Investors kicked of the week on cautious footing. Today’s eco calendar was empty, resulting into technical and sentiment based trading. Overall risk appetite is poor. In some European countries a new phase of lockdown easing kicked in today. However, the prospect of the economy gradually returning to normal was overshadowed by new clusters of corona cases in South Korea and in the city of Wuhan – where the roots of the coronavirus lie. The reports trigger fears of a second wave and with it potentially new and even harsher quarantine measures. There were also some headlines related to the political stalemate between the EU and Germany in the wake of EC president’s von der Leyen threat to sue the country. Chancellor Merkel said a solution to the dispute is possible if the ECB explains itself, which the central bank refuses. This lingering institutional uncertainty could well have been weighing on European assets in particular. A marginal green opening in EMU stocks quickly faded to turn about 1% lower. US markets open slightly lower. Oil futures erased intraday losses of more than 2% after Saudi Arabia announced a unilateral production cut of 1m barrels/day but failed to prop up sentiment. Core bonds trade mixed with UST’s outperforming the Bund despite soaring supply later this week. US yield decline 1 bps at the short end of the curve. The German yield curve bear flattens with yields rising 1.7 bps (30-yr) to 2.5 bps (2-yr). Peripheral spreads to the core rise marginally in Italy (+1 bps) but decline in Spain (-1 bps) and Greece (-4 bps).
The dollar trades strong today. EUR/USD trades near intraday lows of around 1.082 after a decline (from 1.085) during early European dealings. The trade-weighted greenback (DXY) regained the 100 barrier (100.13 at the time of writing) while USD/JPY surged towards a first intermediate resistance at 107.5. Sterling came under quite some selling pressure today. After a failed test of the 0.871 support (200dMA), EUR/GBP shot higher towards 0.88. A soft trading euro prevented a leap beyond however. The pair is currently filling bids in the 0.878 zone. Cable dipped to 1.23 from 1.24 in lockstep with moves in EUR/GBP before recovering slightly to change hands near 1.233.
Saudi Arabia announced that it would further increase its oil production cuts in June.

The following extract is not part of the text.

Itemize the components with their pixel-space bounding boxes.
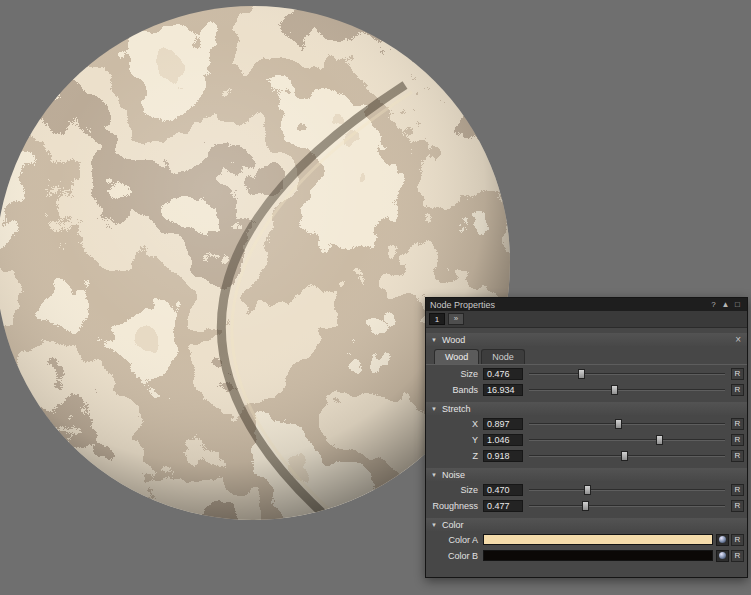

They aim to lower output voluntarily by another 1 million barrels/day to just under 7.5 million, the lowest production since mid-2002. At the height of this year’s supply quarrel, they pumped over 11 million b/d. Brent crude rose from a $30/b to $31/b currently.
Italian industrial production fell by a whopping 28.4% M/M in March (-29.3% WDA Y/Y) as the industry felt the brunt of one of the earliest European lockdown countries. Production of machinery and equipment, important part of export, declined by 39.7% with textile output more than halving.
Czech central bank board member Holub said that the central bank is preparing options for nonstandard policy measures once policy rates (currently 0.25%) hit the technical zero bound. Further reducing the counter-cyclical capital buffer is one possibility. Interestingly, he didn’t rule out negative rates. The Czech Koruna lost ground today with EUR/CZK moving north of 27.50.